- [ABOUT THIS EXERCISE] Go over the records and copy every line with the string "חדשות".

(Collected data)
· · · · · · ·

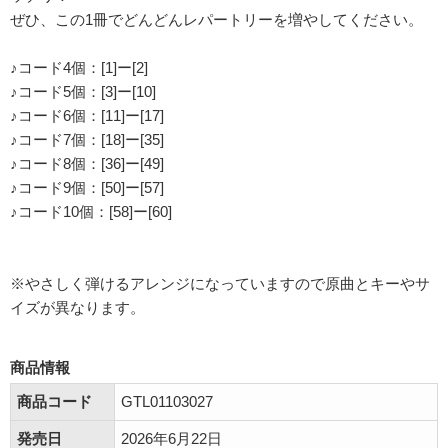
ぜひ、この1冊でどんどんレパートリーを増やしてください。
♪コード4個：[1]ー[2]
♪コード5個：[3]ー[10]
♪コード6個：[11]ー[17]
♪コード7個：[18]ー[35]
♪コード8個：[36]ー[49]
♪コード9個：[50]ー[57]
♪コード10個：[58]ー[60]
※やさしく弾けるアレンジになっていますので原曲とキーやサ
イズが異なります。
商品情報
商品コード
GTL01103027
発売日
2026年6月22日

· · · · · · ·

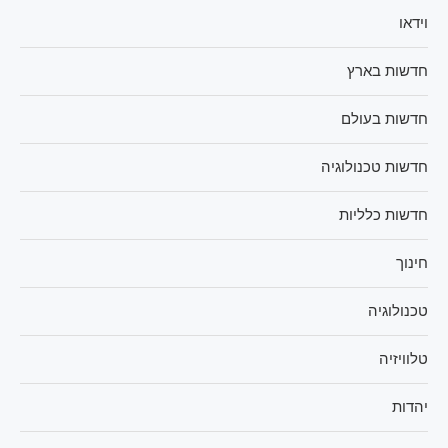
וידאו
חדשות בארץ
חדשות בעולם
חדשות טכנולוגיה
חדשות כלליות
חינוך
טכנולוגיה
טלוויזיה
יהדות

· · · · · · ·

- [RESULT]
חדשות בארץ
חדשות בעולם
חדשות טכנולוגיה
חדשות כלליות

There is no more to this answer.